Using SQL to identify embedded resources for your CMS site's CSP

It's good practice these days to add a Content Security Policy and couple it with the consent dialog. Both should include all third parties a site might have embedded.

But especially if being too relaxed in the past and allowing for example a generic HTML block or similar; it's hard to overview and easy to miss external embedded resources that might reside in the content database.

Putting together a CSP and activating it in content-security-policy-report-only mode is a good way to start but I thought it also valuable to try to extract possible embeddings from CMS content.

To work in a more direct fashion I figured that using SQL queries would be nice.

This probably might have some holes but I thought that looking for src="// and src="http in LongString-based properties should give decent coverage.

A Stack Overflow answer from Darka had a smart function to involve so after downloading the production database from the self-service portal I added that function to my local copy.

I only needed to do a small modification to the extraction pattern to look for // only.

CREATE FUNCTION dbo.getLinksFromText (@Tekstas NVARCHAR(MAX))
RETURNS @Data TABLE(TheLink NVARCHAR(500))
AS
BEGIN
    DECLARE @FirstIndexOfChar INT,
            @LastIndexOfChar INT,
            @LengthOfStringBetweenChars INT,
            @String VARCHAR(MAX)

    SET @FirstIndexOfChar = CHARINDEX('//', @Tekstas, 0)
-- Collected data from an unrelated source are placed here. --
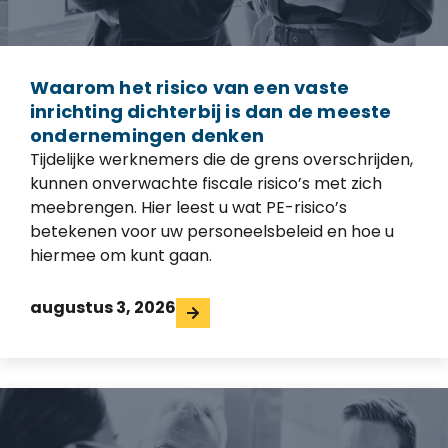
Waarom het risico van een vaste
inrichting dichterbij is dan de meeste
ondernemingen denken
Tijdelijke werknemers die de grens overschrijden,
kunnen onverwachte fiscale risico’s met zich
meebrengen. Hier leest u wat PE-risico’s
betekenen voor uw personeelsbeleid en hoe u
hiermee om kunt gaan.
augustus 3, 2026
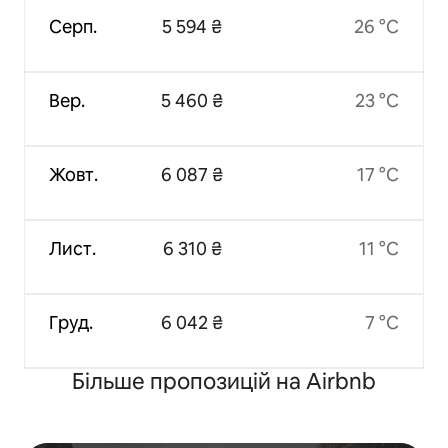
Серп.
5 594 ₴
26 °C
Вер.
5 460 ₴
23 °C
Жовт.
6 087 ₴
17 °C
Лист.
6 310 ₴
11 °C
Груд.
6 042 ₴
7 °C
Більше пропозицій на Airbnb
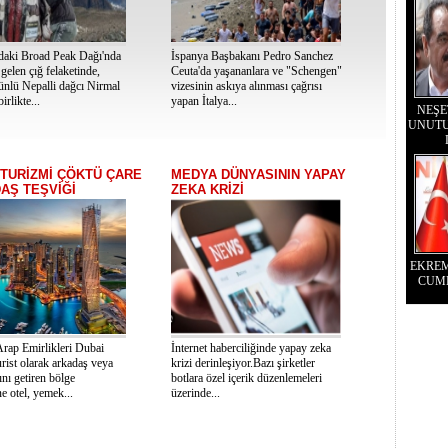
'daki Broad Peak Dağı'nda
İspanya Başbakanı Pedro Sanchez
elen çığ felaketinde,
Ceuta'da yaşananlara ve "Schengen"
ünlü Nepalli dağcı Nirmal
vizesinin askıya alınması çağrısı
irlikte...
yapan İtalya...
NEŞE
UNUTU
 TURİZMİ ÇÖKTÜ ÇARE
MEDYA DÜNYASININ YAPAY
AŞ TEŞVİĞİ
ZEKA KRİZİ
EKRE
CUM
Arap Emirlikleri Dubai
İnternet haberciliğinde yapay zeka
urist olarak arkadaş veya
krizi derinleşiyor.Bazı şirketler
ını getiren bölge
botlara özel içerik düzenlemeleri
ne otel, yemek...
üzerinde...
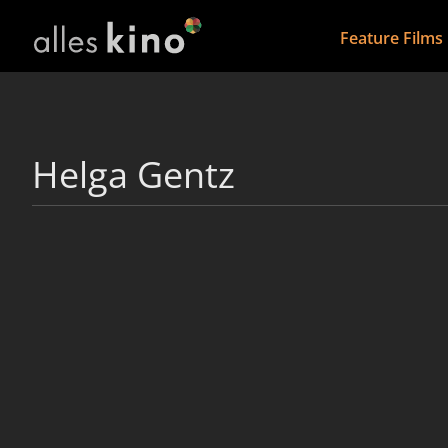
Feature Films
Helga Gentz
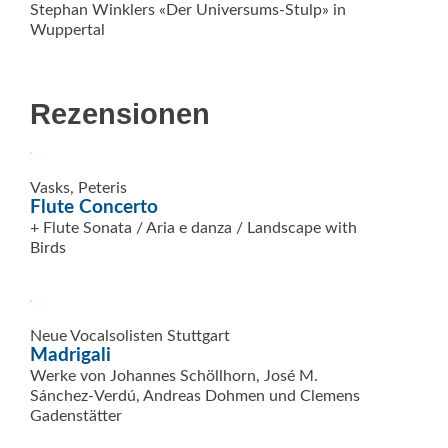
Stephan Winklers «Der Universums-Stulp» in
Wuppertal
Rezensionen
Vasks, Peteris
Flute Concerto
+ Flute Sonata / Aria e danza / Landscape with
Birds
Neue Vocalsolisten Stuttgart
Madrigali
Werke von Johannes Schöllhorn, José M.
Sánchez-Verdú, Andreas Dohmen und Clemens
Gadenstätter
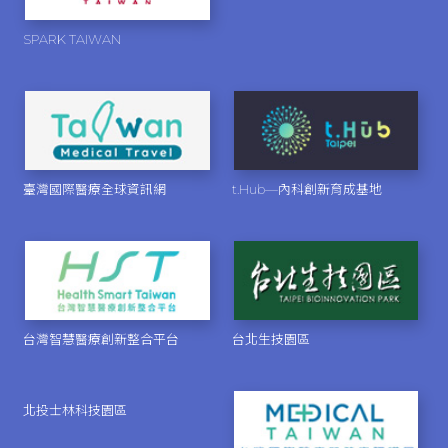
SPARK TAIWAN
臺灣國際醫療全球資訊網
t.Hub—內科創新育成基地
台灣智慧醫療創新整合平台
台北生技園區
北投士林科技園區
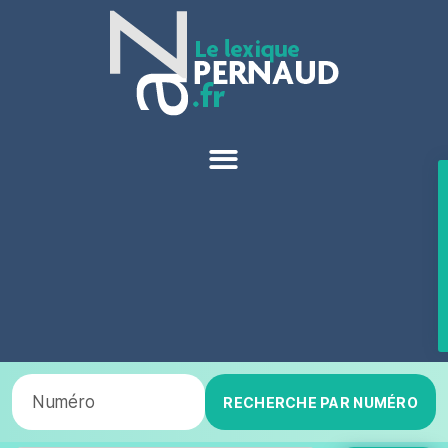
RECHERCHE PAR NUMÉRO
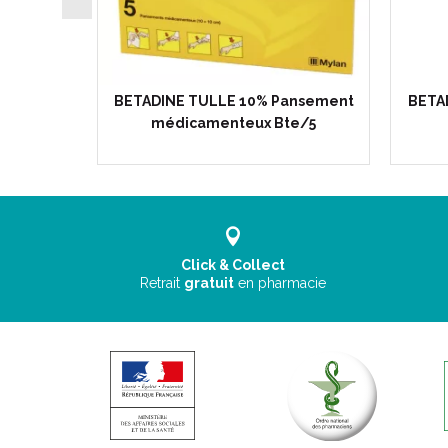
e de 8
BETADINE TULLE 10% Pansement
BETAD
médicamenteux Bte/5
Click & Collect
Retrait
gratuit
en pharmacie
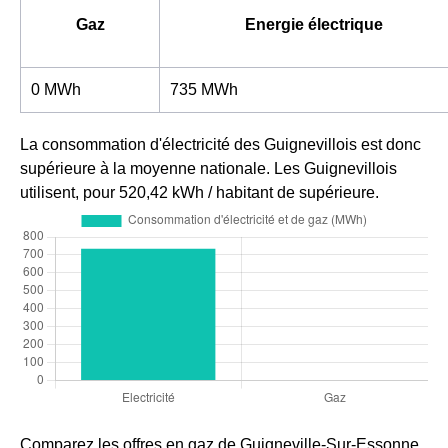
Gaz
Energie électrique
0 MWh
735 MWh
La consommation d'électricité des Guignevillois est donc
supérieure à la moyenne nationale. Les Guignevillois
utilisent, pour 520,42 kWh / habitant de supérieure.
Comparez les offres en gaz de Guigneville-Sur-Essonne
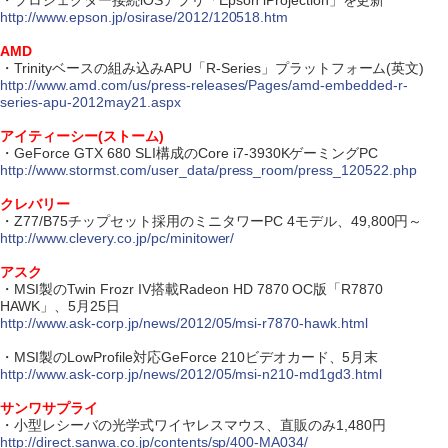
・プロジェクター接続iOSアプリ「Epson iProjection」を更新
http://www.epson.jp/osirase/2012/120518.htm
AMD
・Trinityベースの組み込みAPU「R-Series」プラットフォーム(英文)
http://www.amd.com/us/press-releases/Pages/amd-embedded-r-
series-apu-2012may21.aspx
アイティーシー(ストーム)
・GeForce GTX 680 SLI構成のCore i7-3930KゲーミングPC
http://www.stormst.com/user_data/press_room/press_120522.php
クレバリー
・Z77/B75チップセット採用のミニタワーPC 4モデル、49,800円～
http://www.clevery.co.jp/pc/minitower/
アスク
・MSI製のTwin Frozr IV搭載Radeon HD 7870 OC版「R7870
HAWK」、5月25日
http://www.ask-corp.jp/news/2012/05/msi-r7870-hawk.html
・MSI製のLowProfile対応GeForce 210ビデオカード、5月末
http://www.ask-corp.jp/news/2012/05/msi-n210-md1gd3.html
サンワサプライ
・小型レシーバの光学式ワイヤレスマウス、直販のみ1,480円
http://direct.sanwa.co.jp/contents/sp/400-MA034/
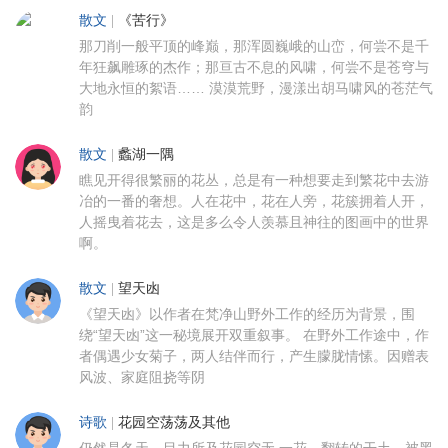
散文
|
《苦行》
那刀削一般平顶的峰巅，那浑圆巍峨的山峦，何尝不是千
年狂飙雕琢的杰作；那亘古不息的风啸，何尝不是苍穹与
大地永恒的絮语…… 漠漠荒野，漫漾出胡马啸风的苍茫气
韵
散文
|
蠡湖一隅
瞧见开得很繁丽的花丛，总是有一种想要走到繁花中去游
冶的一番的奢想。人在花中，花在人旁，花簇拥着人开，
人摇曳着花去，这是多么令人羡慕且神往的图画中的世界
啊。
散文
|
望天凼
《望天凼》以作者在梵净山野外工作的经历为背景，围
绕“望天凼”这一秘境展开双重叙事。 在野外工作途中，作
者偶遇少女菊子，两人结伴而行，产生朦胧情愫。因赠表
风波、家庭阻挠等阴
诗歌
|
花园空荡荡及其他
仍然是冬天。目力所及花园空无 一花。翻转的干土，被黑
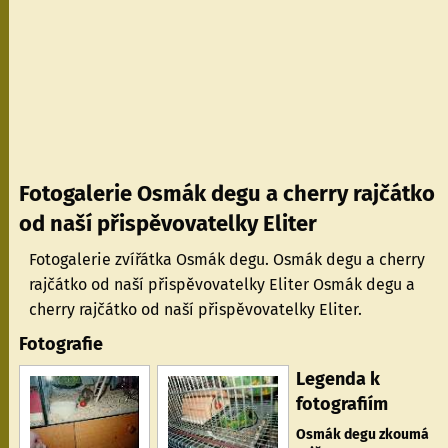
Fotogalerie Osmák degu a cherry rajčátko
od naší přispěvovatelky Eliter
Fotogalerie zvířátka Osmák degu. Osmák degu a cherry
rajčátko od naší přispěvovatelky Eliter Osmák degu a
cherry rajčátko od naší přispěvovatelky Eliter.
Fotografie
Legenda k
fotografiím
Osmák degu zkoumá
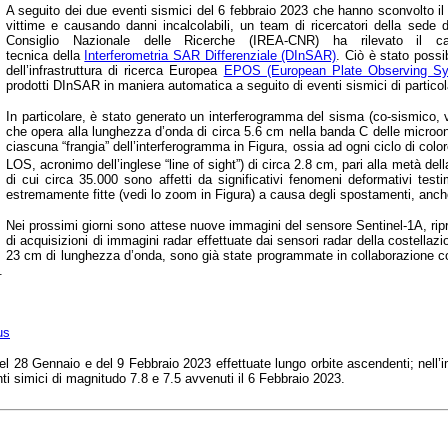
A seguito dei due eventi sismici del 6 febbraio 2023 che hanno sconvolto il 
vittime e causando danni incalcolabili, un team di ricercatori della sede 
Consiglio Nazionale delle Ricerche (IREA-CNR) ha rilevato il c
tecnica
della
Interferometria SAR Differenziale
(DInSAR)
.
Ciò è stato possi
dell’infrastruttura di ricerca Europea
EPOS (European Plate Observing S
prodotti DInSAR in maniera automatica a seguito di eventi sismici di particol
In particolare, è stato generato un interferogramma del sisma (co-sismico,
che opera alla lunghezza d’onda di circa 5.6 cm nella banda C delle microon
ciascuna “frangia” dell’interferogramma in Figura, ossia ad ogni ciclo di col
LOS, acronimo dell’inglese “line of sight”) di circa 2.8 cm, pari alla metà de
di cui circa 35.000 sono affetti da significativi fenomeni deformativi tes
estremamente fitte (vedi lo zoom in Figura) a causa degli spostamenti, anche 
Nei prossimi giorni sono attese nuove immagini del sensore Sentinel-1A, ripres
di acquisizioni di immagini radar effettuate dai sensori radar della costel
23 cm di lunghezza d’onda, sono già state programmate in collaborazione co
A.
us
del 28 Gennaio e del 9 Febbraio 2023 effettuate lungo orbite ascendenti; nell’
nti simici di magnitudo 7.8 e 7.5 avvenuti il 6 Febbraio 2023.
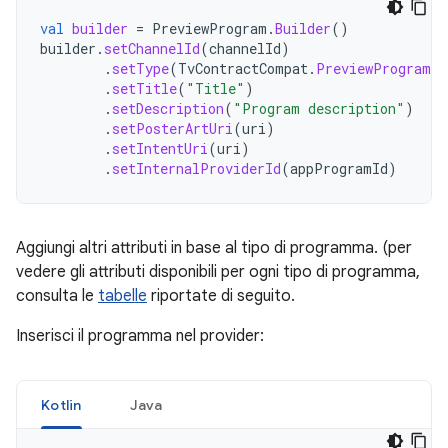
val
builder
=
PreviewProgram
.
Builder
()
builder
.
setChannelId
(
channelId
)
.
setType
(
TvContractCompat
.
PreviewPrograms
.
.
setTitle
(
"Title"
)
.
setDescription
(
"Program description"
)
.
setPosterArtUri
(
uri
)
.
setIntentUri
(
uri
)
.
setInternalProviderId
(
appProgramId
)
Aggiungi altri attributi in base al tipo di programma. (per
vedere gli attributi disponibili per ogni tipo di programma,
consulta le
tabelle
riportate di seguito.
Inserisci il programma nel provider:
Kotlin
Java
    WHILE @FirstIndexOfChar > 0
    BEGIN

        SET @String = ''
        SET @LastIndexOfChar = CHARINDEX('/', @Tekstas,@FirstIndexOfChar+7)
        SET @LengthOfStringBetweenChars = @LastIndexOfChar - @FirstIndexOfChar + 1

        SET @String = SUBSTRING(@Tekstas, @FirstIndexOfChar, @LengthOfStringBetweenChars)
        INSERT INTO @Data (TheLink) VALUES (@String);

        SET @Tekstas = SUBSTRING(@Tekstas, @LastIndexOfChar, LEN(@Tekstas))
        SET @FirstIndexOfChar = CHARINDEX('//', @Tekstas, 0)
    END

    RETURN
END

All results query

SELECT fkContentID, LongString, Extracted.*
FROM tblContentProperty
OUTER APPLY dbo.getLinksFromText(LongString) as Extracted
WHERE LongString LIKE '%src="http%'
OR LongString LIKE '%src="//%'
OR LongString LIKE '%src=http%'
OR LongString LIKE '%src=//%'
ORDER BY fkContentID

This gave me a good amount of rows with the property value included.

All results example

fkContentID LongString TheLink
202732 <iframe src="https://www.youtube-nocookie.com/embed/qda .. //www.youtube-nocookie.com/

Distinct results query

I also complemented the full report with a listing of the distinct host names.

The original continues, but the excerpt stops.